An agreement was signed between KD and Electra, regulating their relations. The agreement also included an arbitration clause according to which any dispute between the parties would be given to the arbitrator, who would be appointed with the agreement of the parties, and if there is no agreement between the parties on the identity of the arbitrator, the arbitrator shall be appointed by the International Chamber of Commerce (ICC).
Later on, disputes arose between the parties, and Electra approached KD with the request to appoint an arbitrator to deal with the disputes between the parties. Electra offered KD a number of arbitrators, but in the absence of agreement, Electra asked the ICC to appoint an arbitrator.
Electra's claims towards KD were, that KD was significantly late in fulfilling its obligations, was not prepared for the execution of its tasks at the construction site, which caused significant delays in the execution of the works, and more. KD told Electra that it has cash flow difficulties and difficulties in funding the works.
The parties' attempts to continue the works were unsuccessful, and as a result, Electra announced the termination of the agreement between the parties due to a fundamental breach by KD. In addition, Electra acted in accordance with the agreement between the parties and requested to appoint an arbitrator to discuss the disputes between the parties.
On 12/1/16, KD responded to Electra that it would like the ICC to appoint an arbitrator in accordance with the provisions of the agreement.
On 13/1/16, KD notified Electra that insolvency proceedings were taken against it in Korea, and that under the Korean bankruptcy law, all legal proceedings against KD were suspended.
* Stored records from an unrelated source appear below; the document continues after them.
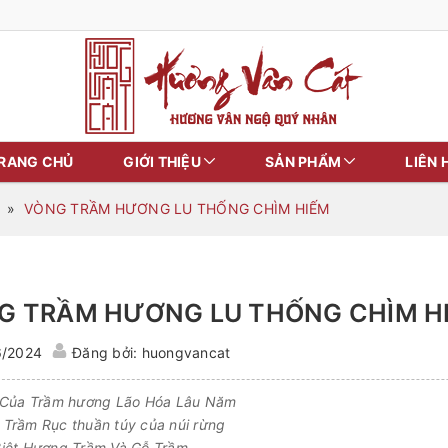
RANG CHỦ
GIỚI THIỆU
SẢN PHẨM
LIÊN 
»
VÒNG TRẦM HƯƠNG LU THỐNG CHÌM HIẾM
G TRẦM HƯƠNG LU THỐNG CHÌM H
6/2024
Đăng bởi: huongvancat
 Của Trầm hương Lão Hóa Lâu Năm
Trầm Rục thuần túy của núi rừng
iệt Hương Trầm Và Gỗ Trầm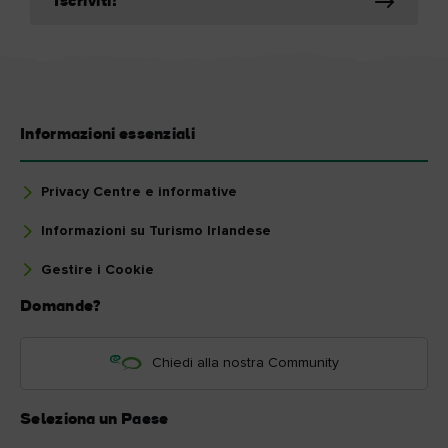
Iscriviti!
Informazioni essenziali
Privacy Centre e informative
Informazioni su Turismo Irlandese
Gestire i Cookie
Domande?
Chiedi alla nostra Community
Seleziona un Paese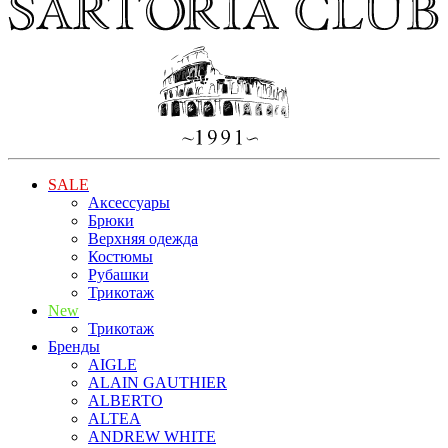
SALE
Аксессуары
Брюки
Верхняя одежда
Костюмы
Рубашки
Трикотаж
New
Трикотаж
Бренды
AIGLE
ALAIN GAUTHIER
ALBERTO
ALTEA
ANDREW WHITE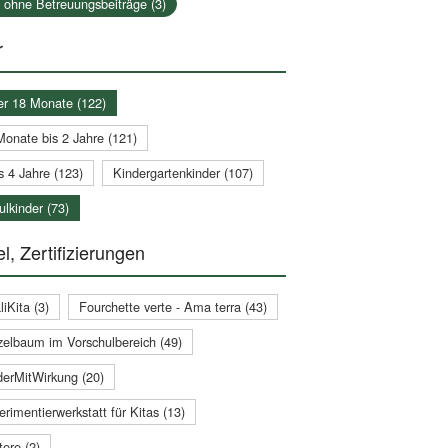
a ohne Betreuungsbeiträge (3)
r
er 18 Monate (122)
Monate bis 2 Jahre (121)
s 4 Jahre (123)
Kindergartenkinder (107)
lkinder (73)
l, Zertifizierungen
iKita (3)
Fourchette verte - Ama terra (43)
zelbaum im Vorschulbereich (49)
derMitWirkung (20)
rimentierwerkstatt für Kitas (13)
ere (2)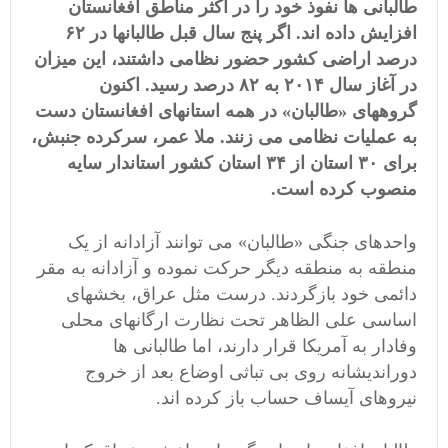
طالبانی ها نفوذ خود را در اکثر مناطق افغانستان
افزایش داده اند. اگر پنج سال قبل طالبانها در ۶۲
درصد اراضی کشور حضور نظامی داشتند، این میزان
در آغاز سال ۲۰۱۴ به ۸۲ درصد رسید. اکنون
گروههای «طالبان» در همه استانهای افغانستان دست
به عملیات نظامی می زنند. ملا عمر، سرکرده جنبش،
برای ۳۰ استان از ۳۴ استان کشور استاندار سایه
منصوب کرده است.
واحدهای جنگی «طالبان» می توانند آزادانه از یک
منطقه به منطقه دیگر حرکت نموده و آزادانه به مقر
دائمی خود بازگردند. درست مثل عراق، بخشهای
اساسی علی الظاهر تحت نظارت ارگانهای محلی
وفادار به آمریکا قرار دارند، اما طالبانی ها
دوراندیشانه روی بی تباثی اوضاع بعد از خروج
نیروهای آیساف حساب باز کرده اند.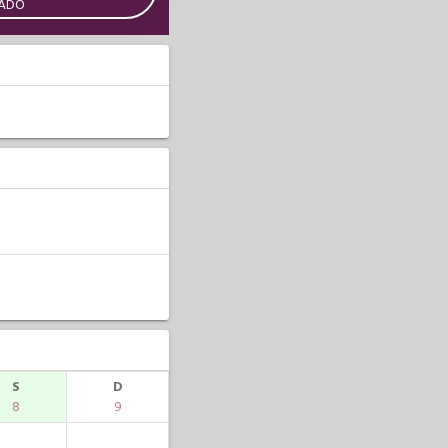
CADO
S
D
8
9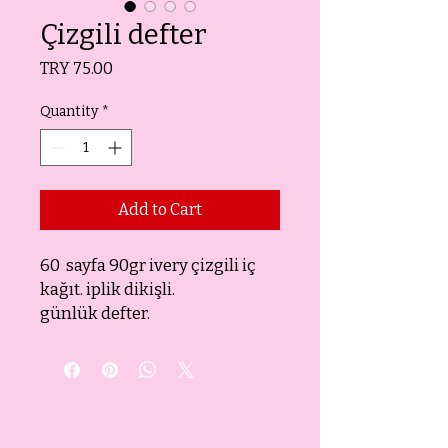
Çizgili defter
Price
TRY 75.00
Quantity
*
Add to Cart
60 sayfa 90gr ivery çizgili iç
kağıt. iplik dikişli.
günlük defter.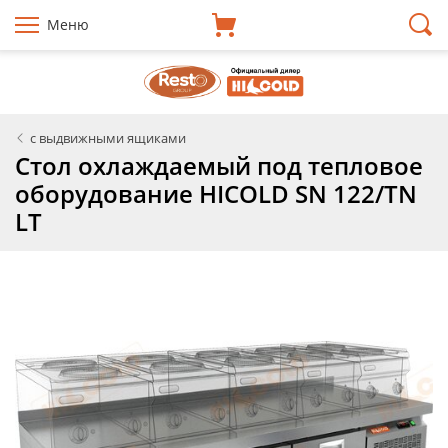
Меню
с выдвижными ящиками
Стол охлаждаемый под тепловое
оборудование HICOLD SN 122/TN
LT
On 25/1/16, an order was issued by the Korean court, which ordered the rehabilitation of KD - according to the plan presented.
As stated, Electra contacted the ICC and requested to appoint an arbitrator to discuss the disputes between the parties, and even paid a fee of USD82,000 for this purpose.
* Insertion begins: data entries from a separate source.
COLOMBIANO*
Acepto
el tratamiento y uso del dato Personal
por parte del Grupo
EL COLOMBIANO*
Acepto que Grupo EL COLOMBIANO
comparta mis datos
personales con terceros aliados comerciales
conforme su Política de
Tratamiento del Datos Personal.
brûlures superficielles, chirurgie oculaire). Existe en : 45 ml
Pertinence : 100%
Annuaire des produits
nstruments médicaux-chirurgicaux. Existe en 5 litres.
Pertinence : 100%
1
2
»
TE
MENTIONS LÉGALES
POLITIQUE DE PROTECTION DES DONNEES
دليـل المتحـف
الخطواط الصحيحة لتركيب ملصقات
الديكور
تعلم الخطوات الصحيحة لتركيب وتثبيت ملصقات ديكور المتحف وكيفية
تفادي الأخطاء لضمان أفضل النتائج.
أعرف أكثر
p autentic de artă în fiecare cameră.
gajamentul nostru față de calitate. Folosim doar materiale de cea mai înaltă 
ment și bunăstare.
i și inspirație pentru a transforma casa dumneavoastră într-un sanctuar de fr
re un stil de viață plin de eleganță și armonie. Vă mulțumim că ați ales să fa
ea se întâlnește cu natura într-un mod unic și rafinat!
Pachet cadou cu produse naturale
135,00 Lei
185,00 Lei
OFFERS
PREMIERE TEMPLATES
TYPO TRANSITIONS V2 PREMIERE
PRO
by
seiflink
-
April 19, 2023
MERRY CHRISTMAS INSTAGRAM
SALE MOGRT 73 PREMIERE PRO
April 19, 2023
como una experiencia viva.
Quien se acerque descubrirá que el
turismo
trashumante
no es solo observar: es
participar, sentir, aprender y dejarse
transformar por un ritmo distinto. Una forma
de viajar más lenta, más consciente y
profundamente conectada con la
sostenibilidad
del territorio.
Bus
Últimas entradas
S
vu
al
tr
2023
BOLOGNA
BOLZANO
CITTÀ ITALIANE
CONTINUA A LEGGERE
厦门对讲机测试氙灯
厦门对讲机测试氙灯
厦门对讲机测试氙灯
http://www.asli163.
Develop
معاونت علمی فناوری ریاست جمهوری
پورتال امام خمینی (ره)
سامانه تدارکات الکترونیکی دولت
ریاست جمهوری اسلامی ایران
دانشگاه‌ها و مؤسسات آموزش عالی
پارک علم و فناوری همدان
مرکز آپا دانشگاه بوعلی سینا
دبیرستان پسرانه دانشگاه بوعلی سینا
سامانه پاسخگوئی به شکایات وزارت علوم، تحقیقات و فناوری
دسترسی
KD initiated legal proceedings against Electra in the Tel Aviv District Court, in which it sought to delay the arbitration proceedings, since according to KD, it is not possible to hold any legal proceedings against it, including arbitration before the ICC, except for liquidation by the Korean Court. In the framework of these proceedings, KD requested a temporary injunction, which will order the cancellation of the arbitration proceedings between the parties.
On the date KD began the legal proceedings against Electra, in order to delay the arbitration proceedings, the arbitration proceedings had already begun, the arbitrator was appointed, and the fees were paid. The arbitrator refused to delay the arbitration proceedings due to the insolvency proceedings in Korea, and therefore KD addressed the court in this proceeding.
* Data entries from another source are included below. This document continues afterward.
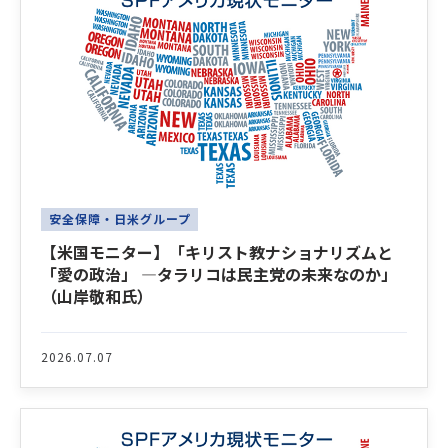
安全保障・日米グループ
【米国モニター】「キリスト教ナショナリズムと
「愛の政治」 ―タラリコは民主党の未来なのか」
（山岸敬和氏）
2026.07.07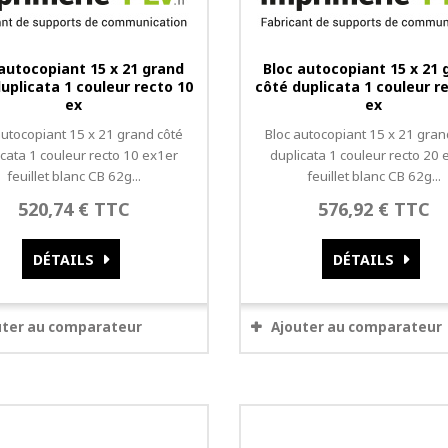
 autocopiant 15 x 21 grand
Bloc autocopiant 15 x 21 
uplicata 1 couleur recto 10
côté duplicata 1 couleur r
ex
ex
autocopiant 15 x 21 grand côté
Bloc autocopiant 15 x 21 gran
icata 1 couleur recto 10 ex1er
duplicata 1 couleur recto 20 
feuillet blanc CB 62g...
feuillet blanc CB 62g...
520,74 € TTC
576,92 € TTC
DÉTAILS
DÉTAILS
uter au comparateur
Ajouter au comparateur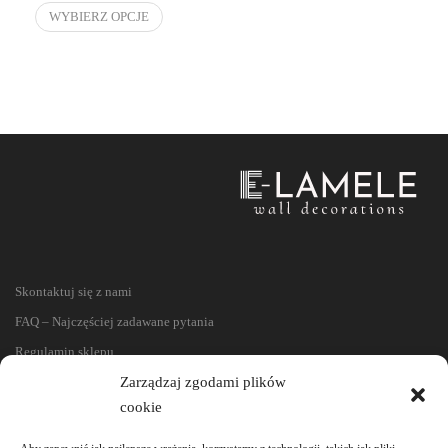
WYBIERZ OPCJE
Skontaktuj się z nami
FAQ – Najczęściej zadawane pytania
Regulamin sklepu
Reklamacje i zwroty
Zarządzaj zgodami plików
cookie
Polityka prywatności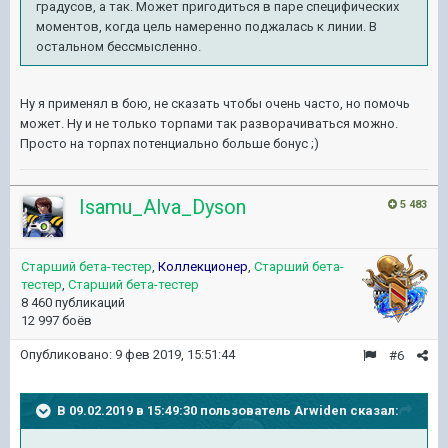
градусов, а так. Может пригодиться в паре специфических
моментов, когда цель намеренно поджалась к линии. В
остальном бессмысленно.
Ну я применял в бою, не сказать чтобы очень часто, но помочь
может. Ну и не только торпами так разворачиваться можно.
Просто на торпах потенциально больше бонус ;)
Isamu_Alva_Dyson
5 483
Старший бета-тестер
,
Коллекционер
,
Старший бета-
тестер
,
Старший бета-тестер
8 460 публикаций
12 997 боёв
Опубликовано:
9 фев 2019, 15:51:44
#6
В 09.02.2019 в 15:49:30 пользователь
Arwiden
сказал: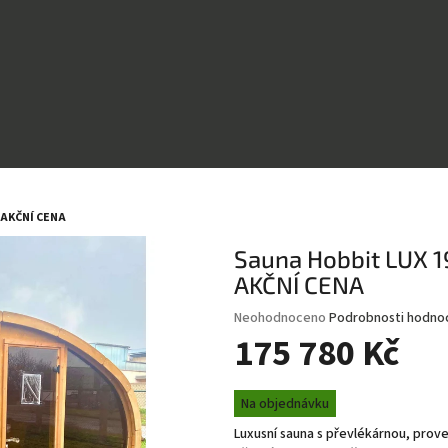
 AKČNÍ CENA
Sauna Hobbit LUX 
AKČNÍ CENA
Průměrné
Neohodnoceno
Podrobnosti hodno
hodnocení
175 780 Kč
produktu
je
Měrná
0,0
Na objednávku
cena:
z
Luxusní sauna s převlékárnou, prov
5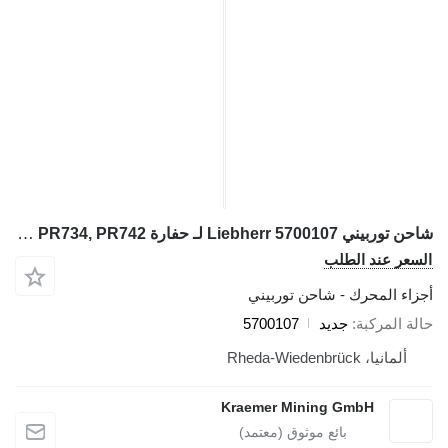
شاحن توربيني Liebherr 5700107 لـ حفارة Liebherr R922, R942, R944, R954, A900, A944, A954, PR734, PR742
السعر عند الطلب
أجزاء المحرك - شاحن توربيني
حالة المركبة
جديد
5700107
ألمانيا، Rheda-Wiedenbrück
Kraemer Mining GmbH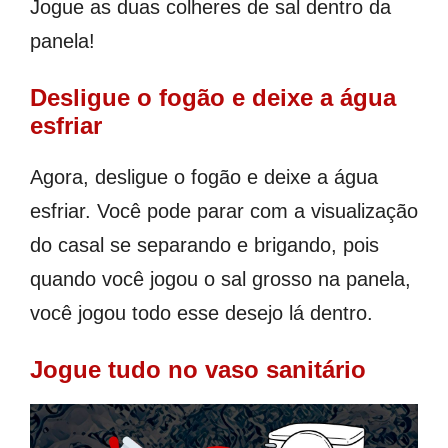
Jogue as duas colheres de sal dentro da
panela!
Desligue o fogão e deixe a água
esfriar
Agora, desligue o fogão e deixe a água
esfriar. Você pode parar com a visualização
do casal se separando e brigando, pois
quando você jogou o sal grosso na panela,
você jogou todo esse desejo lá dentro.
Jogue tudo no vaso sanitário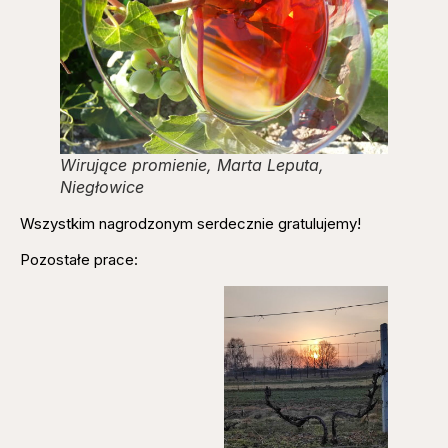
Wirujące promienie, Marta Leputa,
Niegłowice
Wszystkim nagrodzonym serdecznie gratulujemy!
Pozostałe prace: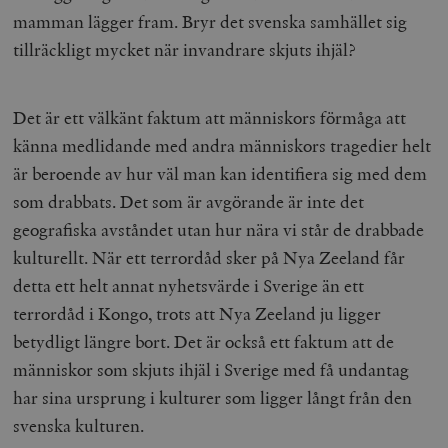
mamman lägger fram. Bryr det svenska samhället sig
tillräckligt mycket när invandrare skjuts ihjäl?
Det är ett välkänt faktum att människors förmåga att
känna medlidande med andra människors tragedier helt
är beroende av hur väl man kan identifiera sig med dem
som drabbats. Det som är avgörande är inte det
geografiska avståndet utan hur nära vi står de drabbade
kulturellt. När ett terrordåd sker på Nya Zeeland får
detta ett helt annat nyhetsvärde i Sverige än ett
terrordåd i Kongo, trots att Nya Zeeland ju ligger
betydligt längre bort. Det är också ett faktum att de
människor som skjuts ihjäl i Sverige med få undantag
har sina ursprung i kulturer som ligger långt från den
svenska kulturen.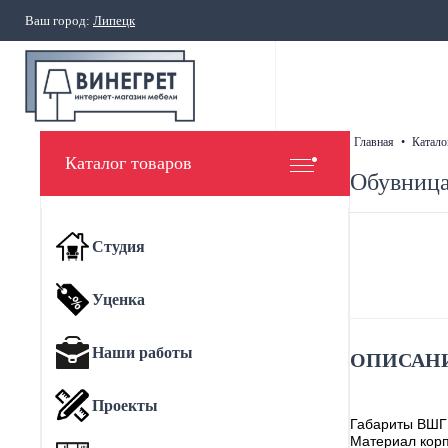
Ваш город:
Липецк
главная
•
катало
Каталог товаров
Обувница
Студия
Уценка
Наши работы
ОПИСАНИ
Проекты
Габариты ВШГ
Материал корп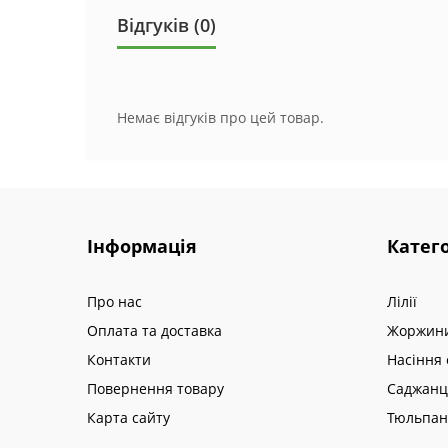
Відгуків (0)
Немає відгуків про цей товар.
Інформація
Катего
Про нас
Лілії
Оплата та доставка
Жоржин
Контакти
Насіння 
Повернення товару
Саджанц
Карта сайту
Тюльпа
Among others, KD argued that the arbitration agreement has no validity when a party to the agreement is in insolvency proceedings, since the significance of the insolvency proceedings is equality between the various creditors, and that if the arbitration proceedings are not cancelled, it will be a "bypass route" to the insolvency proceedings and the granting of priority to Electra over the other creditors.
Electra argued that KD adopts the provisions of the agreement between the parties that determine that the Israeli law is applicable to the parties, due to the fact that it appealed to the Israeli court in the proceeding before us, but on the other hand, KD refuses to act according to the agreement by opposing the holding of the arbitration proceeding.
The court determined that KD's claim was in fact intended to nullify the arbitration proceedings between the parties and, more importantly, to cancel the ICC’s decisions, which were allegedly lawfully given.
The court ruled that delaying arbitration proceedings is unusual. In order to delay the arbitration proceedings on the basis of foreign judicial decisions, it is necessary to recognize these decisions according to the law, and these decisions cannot be recognized casually as part of this proceeding.
In addition, the court ruled that it was not convinced that the existence of the arbitration will affect the insolvency proceedings and that as much as Electra will win the arbitration proceedings and the insolvency proceedings will take place, Electra will still be forced to realize the arbitration judgement in Korea.
In addition, the court determined that according to Section 18 of the Arbitration Law (Israeli), applications filed with the court do not delay the arbitration process.
Therefore, the court rejected KD's request and even obliged it to pay Electra’s legal expenses in the amount of 20,000 ILS.
• Case 662-10-16 Kyung Dong Civil Engineering & Construction Co. vs. Electra-Solel Boneh - Agira Sheuva Gilboa, the decision was given on 9/1/17 at the Tel Aviv District Court.